Gender equality and justice are fundamental human rights critical in supporting cohesive societies. Yet women around the world face deeply entrenched inequality and remain underrepresented in political and economic roles. Worldwide in 2021, women represented just 26.1% of some 35,500 parliament seats, only 22.6% of over 3,400 ministers, and 27% of all managerial positions. Violence against women prevails as a serious global health and protection issue. An estimated one in three women will experience physical or sexual abuse in her lifetime.

This joint exhibition conveys the commitment of the Netherlands to women’s rights and gender equality and justice. Multiple voices, documented by 17 photographers of 13 different nationalities, offer insights into issues including sexism, gender-based violence, reproductive rights, and access to equal opportunities. The selection of stories explores how women and gender issues have evolved in the 21st century and how photojournalism has developed in the ways of portraying them.
Credit (left to right): Leo Bicalho;  Istiak Karim/Drik.
Presented here is a selection of the stories and photographs on display in the exhibition, currently on a worldwide tour.  See below for the list of locations. 

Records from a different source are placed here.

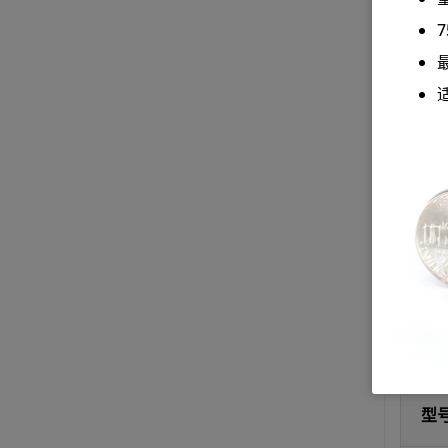
产品介
近50
计提供
括一个
或电动
型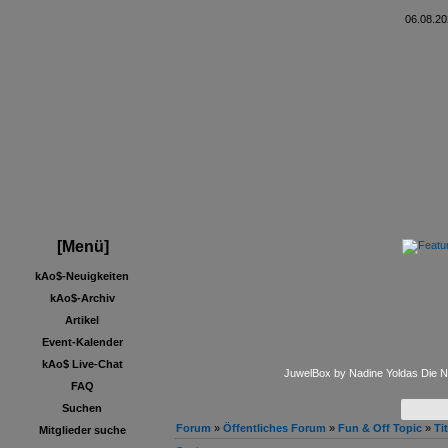
06.08.20
+++ kAo
[Menü]
kAo$-Neuigkeiten
kAo$-Archiv
Artikel
Event-Kalender
kAo$ Live-Chat
JuwelBox by Nadine Yoldas Die Na
FAQ
Suchen
Forum
»
Öffentliches Forum
»
Fun & Off Topic
»
Ti
Mitglieder suche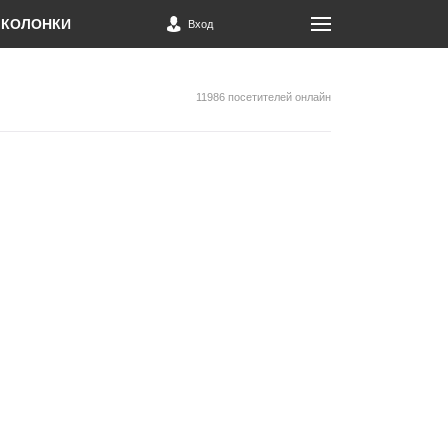
КОЛОНКИ
Вход
11986 посетителей онлайн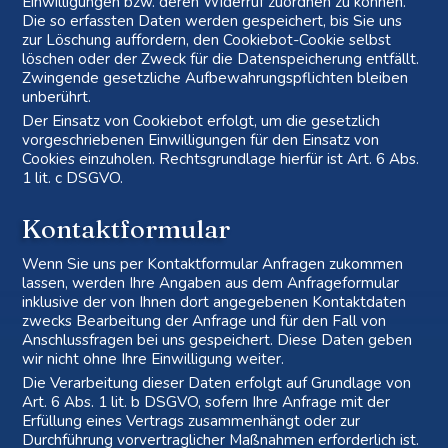
Einwilligungen bzw. deren Widerruf zuordnen zu können.
Die so erfassten Daten werden gespeichert, bis Sie uns
zur Löschung auffordern, den Cookiebot-Cookie selbst
löschen oder der Zweck für die Datenspeicherung entfällt.
Zwingende gesetzliche Aufbewahrungspflichten bleiben
unberührt.
Der Einsatz von Cookiebot erfolgt, um die gesetzlich
vorgeschriebenen Einwilligungen für den Einsatz von
Cookies einzuholen. Rechtsgrundlage hierfür ist Art. 6 Abs.
1 lit. c DSGVO.
Kontaktformular
Wenn Sie uns per Kontaktformular Anfragen zukommen
lassen, werden Ihre Angaben aus dem Anfrageformular
inklusive der von Ihnen dort angegebenen Kontaktdaten
zwecks Bearbeitung der Anfrage und für den Fall von
Anschlussfragen bei uns gespeichert. Diese Daten geben
wir nicht ohne Ihre Einwilligung weiter.
Die Verarbeitung dieser Daten erfolgt auf Grundlage von
Art. 6 Abs. 1 lit. b DSGVO, sofern Ihre Anfrage mit der
Erfüllung eines Vertrags zusammenhängt oder zur
Durchführung vorvertraglicher Maßnahmen erforderlich ist.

What photographs resonate with you, and why? Share your thoughts on social media using the hashtag #WPPhResilience.

Finding Freedom in the Water by Anna Boyiazis

A young woman learns to float, in the Indian Ocean, off Nungwi, Zanzibar, on 24 November 2016. Credit: Anna Boyiazis.

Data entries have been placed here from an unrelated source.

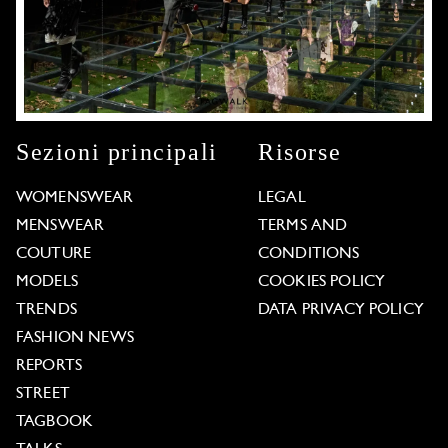
Sezioni principali
Risorse
WOMENSWEAR
LEGAL
MENSWEAR
TERMS AND
COUTURE
CONDITIONS
MODELS
COOKIES POLICY
TRENDS
DATA PRIVACY POLICY
FASHION NEWS
REPORTS
STREET
TAGBOOK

Finding Freedom in the Water shares the story of students from the Kijini Primary School who learn to swim and perform rescues, in the Indian Ocean, off of Muyuni Beach, Zanzibar. Traditionally, girls in the Zanzibar Archipelago have been discouraged from learning how to swim, largely due to the absence of modest swimwear. The Panje Project teaches local women and girls swimming skills in an effort to reduce high rates of drowning.

This story awarded in the 2018 World Press Photo Contest can be considered an example of photojournalism with a solutions approach. Rather than focusing only on problems, solutions journalism reports on how people are trying to deal with difficult social issues and what we can learn from their efforts. The series looks at how teaching women a vital skill like swimming can be an important step towards emancipation and gender justice.
Left: Swimming instructor Kazija (22) teaches students from the Kijini Primary School to float, in the Indian Ocean, off Muyuni Beach, Zanzibar, on 19 October 2016. Right: Swimming instructor Chema (17) snaps her fingers as she disappears underwater, in Nungwi, Zanzibar, on 28 December 2016. Credit: Anna Boyiazis.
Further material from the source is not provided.